I am trying to understand, at a high-level, how single threads run across multiple cores. Below is my best understanding. I do not believe it is correct though.

Based on my reading of Hyper-threading, it seems the OS organizes
the instructions of all threads in such a way that they are not
waiting on each other. Then the front-end of the CPU further
organizes those instructions by distributing one thread to each core,
and distributes independent instructions from each thread among any
open cycles.

So if there is only a single thread, then the OS will not do any optimization. However, the front-end of the CPU will distribute independent instruction sets among each core.

According to https://stackoverflow.com/a/15936270, a specific programming language may create more or less threads, but it is irrelevant when determining what to do with those threads. The OS and CPU handle this, so this happens regardless of the programming language used.

enter image description here

Just to clarify, I am asking about a single thread run across multiple cores, not about running multiple threads on a single core.

What is wrong with my summary? Where and how is a thread's instructions split up among multiple cores? Does the programming language matter? I know this is a broad subject; I am hoping for a high-level understanding of it.

Best Answer

The operating system offers time slices of CPU to threads that are eligible to run.

If there is only one core, then the operating system schedules the most eligible thread to run on that core for a time slice. After a time slice is completed, or when the running thread blocks on IO, or when the processor is interrupted by external events, the operating system reevaluates what thread to run next (and it could choose the same thread again or a different one).

Eligibility to run consists of variations on fairness and priority and readiness, and by this method various threads get time slices, some more than others.

If there are multiple cores, N, then the operating system schedules the most eligible N threads to run on the cores.

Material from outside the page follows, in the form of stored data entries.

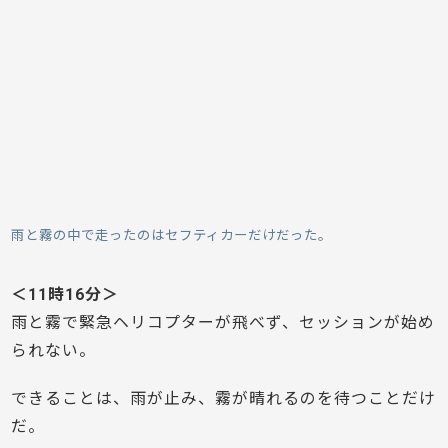
雨と霧の中で走ったのはセフティカーだけだった。
＜11時16分＞
雨と霧で緊急ヘリコプターが飛べず、セッションが始め
られない。
できることは、雨が止み、霧が晴れるのを待つことだけ
だ。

Processor Affinity is an efficiency consideration. Each time a CPU runs a different thread than before, it tends to slow down a bit because its cache is warm for the previous thread, but cold to the new one. Thus, running the same thread on the same processor over numerous time slices is an efficiency advantage.

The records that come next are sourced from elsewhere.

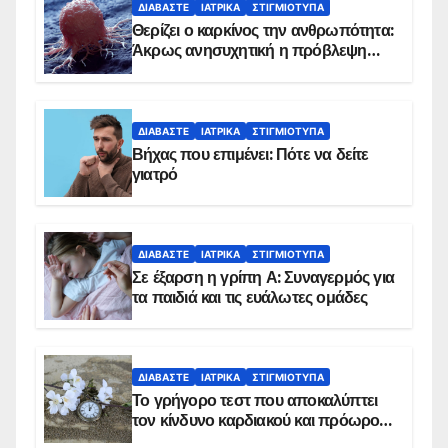
ΔΙΑΒΆΣΤΕ
ΙΑΤΡΙΚΆ
ΣΤΙΓΜΙΌΤΥΠΑ
Θερίζει ο καρκίνος την ανθρωπότητα:
Άκρως ανησυχητική η πρόβλεψη…
ΔΙΑΒΆΣΤΕ
ΙΑΤΡΙΚΆ
ΣΤΙΓΜΙΌΤΥΠΑ
Βήχας που επιμένει: Πότε να δείτε
γιατρό
ΔΙΑΒΆΣΤΕ
ΙΑΤΡΙΚΆ
ΣΤΙΓΜΙΌΤΥΠΑ
Σε έξαρση η γρίπη Α: Συναγερμός για
τα παιδιά και τις ευάλωτες ομάδες
ΔΙΑΒΆΣΤΕ
ΙΑΤΡΙΚΆ
ΣΤΙΓΜΙΌΤΥΠΑ
Το γρήγορο τεστ που αποκαλύπτει
τον κίνδυνο καρδιακού και πρόωρου
θανάτου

However, the operating system is free to offer one thread time-slices on different CPUs, and it could rotate through all the CPUs on different time slices. It cannot, however, as @gnasher729 says, run one thread on multiple CPUs simultaneously.

Hyperthreading is a method in hardware by which a single enhanced CPU core can support execution of two or more different threads simultaneously. (Such a CPU can offer additional threads at lower cost in silicon real-estate than additional full cores.) This enhanced CPU core needs to support additional state for the other threads, such as CPU register values, and also has coordination state & behavior that enables sharing of functional units within that CPU without conflating the threads.

Hyperthreading, while technically challenging from a hardware perspective, from the programmer's perspective, the execution model is merely that of additional CPU cores rather than anything more complex. So, the operating system sees additional CPU cores, though there are some new processor affinity issues as several hyperthreaded threads are sharing one CPU core's cache architecture.


We might naively think that two threads running on a hyperthreadded core each run half as fast as they would each with their own full core. But this is not necessarily the case, since a single thread's execution is full of slack cycles, and some amount of them can be used by the other hyperthreaded thread. Further, even during non-slack cycles, one thread may be using different functional units than the other so simultaneous execution can occur. The enhanced CPU for hyperthreading may have a few more of certain heavily used functional units specially to support that.